明治丸を目指しSNSの投稿写真の場所を探し、付近の聞き込みをしようとマップを頼りに歩き回る。晴海運河沿いから大学の一角にある明治丸を確認した。地面に直置きされた船は歴史を感じさせる堂々たる出立ちである。存在感のある写真映えするスポットを観光で訪ずれる人がちらほらといる。その中で姿勢の良いフォームで茶色の前を男が通り過ぎた。ランニングで行き交う人の中に三浦肇を見つけた。中年の金髪頭はとても目をひく。急に声をかけるわけにはいかないので距離を保って跡をついていく。資料の顔写真をしっかり頭に入れていたので間違いない。すると、真保呂から連絡が入った。
「ちょうど今、三浦肇を見つけたところです」
「澁澤君そのまま三浦肇の勤務先まで突き止めちゃって。依頼者から催促が来てるんだよね」
「もうですか?」
「うん、わかった事すべて教えて欲しいって言われてるんだ」
「今、ランニング中なのでこのままついて行きます」
中年らしからぬスピードで離れて行ってしまったので電話を終えて急いで三浦の元へ近づいた。報告用の写真も撮らなければならない。
その頃真保呂は依頼人と三浦肇の関係に疑問を持っていた。依頼人の嘘に惑わされる真保呂ではない。
茶色はランニングを終えた三浦の自宅を突き止め自宅住所や自家用車のナンバーを控え、仕事場であるスタジオの写真を撮り終え探偵社に帰り報告をした。
「言われた通り全て調べてきました。三浦肇は越中島に住むボイストレーナーで自宅近くのスタジオを借りて個別指導を生業とする腕利きのようです」
「僕の方も調べたよ」
「真保呂さんは何を調べていたんですか?」
「依頼人の
「ここからはお散歩係の私が説明します」
「えーっ?お散歩係?」
そこにいたのはカジュアルな出立ちの20代の女性。名前も紹介されていないあの女性だ。大型犬のゴールデンレトリバーは部屋の隅で休んでいる。

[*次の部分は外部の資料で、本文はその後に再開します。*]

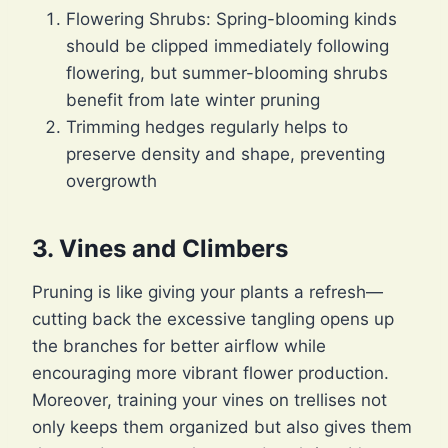
Flowering Shrubs: Spring-blooming kinds
should be clipped immediately following
flowering, but summer-blooming shrubs
benefit from late winter pruning
Trimming hedges regularly helps to
preserve density and shape, preventing
overgrowth
3.
Vines and Climbers
Pruning is like giving your plants a refresh—
cutting back the excessive tangling opens up
the branches for better airflow while
encouraging more vibrant flower production.
Moreover, training your vines on trellises not
only keeps them organized but also gives them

「霞さん、お願いします」と真保呂が言った事でやっと名前が知れた。
「宮代朝日は大学生インフルエンサーで歌とダンスの動画配信で人気です。この1年でフォロワーが100倍に増えたそうです。宮代をフォローしている古谷児子は人気になる前からのフォロワーで頻繁にコメントをする仲でしたが宮代の人気が急上昇し事務所との契約話がちらほら出た辺りから雑なコメントや揶揄するコメントも増えています。

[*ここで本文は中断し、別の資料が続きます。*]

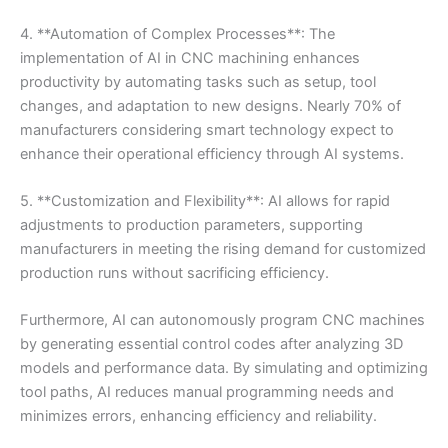
4. **Automation of Complex Processes**: The
implementation of AI in CNC machining enhances
productivity by automating tasks such as setup, tool
changes, and adaptation to new designs. Nearly 70% of
manufacturers considering smart technology expect to
enhance their operational efficiency through AI systems.
5. **Customization and Flexibility**: AI allows for rapid
adjustments to production parameters, supporting
manufacturers in meeting the rising demand for customized
production runs without sacrificing efficiency.
Furthermore, AI can autonomously program CNC machines
by generating essential control codes after analyzing 3D
models and performance data. By simulating and optimizing
tool paths, AI reduces manual programming needs and
minimizes errors, enhancing efficiency and reliability.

古谷児子の方もダンスグループのオーディションを頻繁に受けSNS発信をしているが良い結果はでていません。最近はネガティブな発言が多く、心配の声が上がっています」
「ダンスグループに加入を望む古谷児子がボイストレーナーの三浦に指導を願いたいって話ではないんですか?」
「古谷児子の別のSNSアカウントで『すごいもの見せてやる』と一言書かれた投稿が物議を呼んでいて、宮代朝日とのオフ会BBQで何か起きるのではと戦々恐々の声があがっているんです」
「オフ会っていうのは、実際に会って話したり食事をする親睦会ですよね?それはいつなんですか?」
「週末の日曜日です」
「予定より早い報告の催促が古谷児子から来ていた事もあるし澁澤君は明日、古谷児子に会ってきてくれ」真保呂は疑惑の古谷の調査を茶色に託した。